What is the BCNF decomposition?

To be in BCNF, we decompose as follows:

  • (Account, Firm) for which (Account \(\rightarrow\) Firm) holds, and
  • (Account, Client) for which there are no FDs!!

In BCNF we lost the FD: (Client, Firm \(\rightarrow\) Account)

So we keep the table as is, i.e. we don’t decompose, which is not BCNF, but is 3NF.

Formally, a relation is in 3NF, if \(A_1, ..., A_n \rightarrow B\) is a non-trivial dependency in R, then \(\{A_1, ..., A_n\}\) is a superkey for \(R\) or \(B\) is part of a key.

4.3 Schema Evolution

  • This is a short editorial by Hellerstein describing data independence, Hellerstein’s inequality and the generalization of data independence to network independence. If you are still shaky about data independence this is a must read! Also, Hellerstein’s inequality may change how you view many fields within CS!
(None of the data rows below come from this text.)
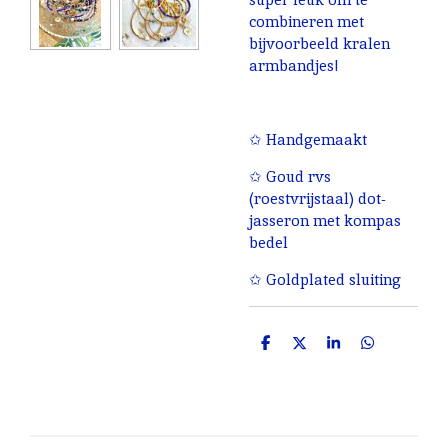
combineren met
bijvoorbeeld kralen
armbandjes!
✩ Handgemaakt
✩ Goud rvs
(roestvrijstaal) dot-
jasseron met kompas
bedel
✩ Goldplated sluiting
D
D
S
D
e
e
h
e
l
e
a
l
e
l
r
e
n
e
n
What if we want to change our database schema? Logical independence means that to a large degree the schema can change without the need to rewrite or update the application. One way that relational database systems support changes to the schema, while still allowing legacy applications to refer to the old schema is through views.

For example, suppose our enclosures’ schema changes so that area is now replaced by length and width. How can we still support all our applications that rely on “area?” Views to the rescue!

--- enclosures (old): eid, location, open, area
--- new_enclosures (new): eid, location, open, length, width
create view enclosures AS (
  select eid, location, open, length*width as area 
  from new_enclosures
);

All queries and some updates are supported by views. So updates to the base table will be reflected in the view: we call this view maintenance. But updates to the view may not be easy to push down to the base table: we call this the view update problem. To see why this is a difficult problem think about how an update to the area can be translated into updates to length and width? You can specify specific update rules: e.g. \({\sf length=}\sqrt{\sf area}\) and \({\sf width=}\sqrt{\sf area}\).

View maintenance either re-executes the select query within the view or maintains a set of incremental update queries. Views can suffer from performance issues so there is a lot of research into how to maintain views efficiently with incremental updates. This is an exciting area of research!

The view update problem is still an open DBMS research problem.